Verse 4
4. He wrote on the tables, according to the first writing In Deuteronomy 9:10, it reads, “written with the finger of God.”
It is held by some of the critics that Deuteronomy 10:6-7 are out of place, that they interrupt the order of the narrative, and that no satisfactory reason for their being introduced can be given. They would indeed be difficult to account for on the theory of some critics, that the work is of a later origin. Moses recalls the death of Aaron. But though Aaron dies the high priesthood is continued. “His aim throughout is to prove the patient mercy of the Lord to his people in spite of their aggravated sins. The calf worship had brought on them a double token of the divine displeasure. First, the tables of the covenant were broken, and the covenant itself dissolved almost as soon as made; but in answer to the intercession of Moses new tables were provided, written upon by the finger of God, and placed in the ark. Next, the Lord had been angry with Aaron to have destroyed him; and with such a judgment on the high priest the covenant of grace to Israel would have come doubly to an end. But Moses prayed for Aaron at that time, and he was forgiven.

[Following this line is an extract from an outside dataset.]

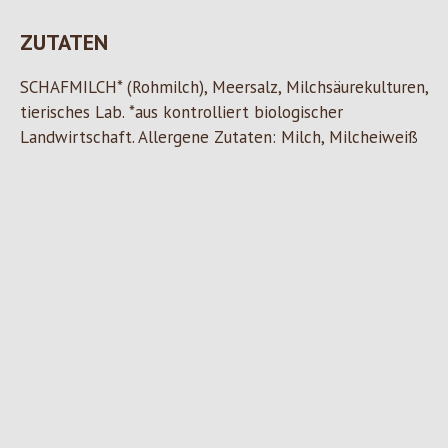
ZUTATEN
SCHAFMILCH* (Rohmilch), Meersalz, Milchsäurekulturen,
tierisches Lab. *aus kontrolliert biologischer
Landwirtschaft. Allergene Zutaten: Milch, Milcheiweiß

Not only so, but when the time of death arrived there was a new token of God’s restored and enduring favour, when ‘Eleazar his son ministered in the priest’s office in his [Aaron’s] stead.’ Thus doubly, at the close of their wanderings, by the presence of the new tables in the ark, and by the high priesthood of Eleazar in the place of Aaron, mercy had rejoiced against judgment. These verses, then, are natural in a retrospect by Moses himself at the close of his life, and on this hypothesis alone.” BIRKS, The Pentateuch and its Anatomists, pp. 261, 262.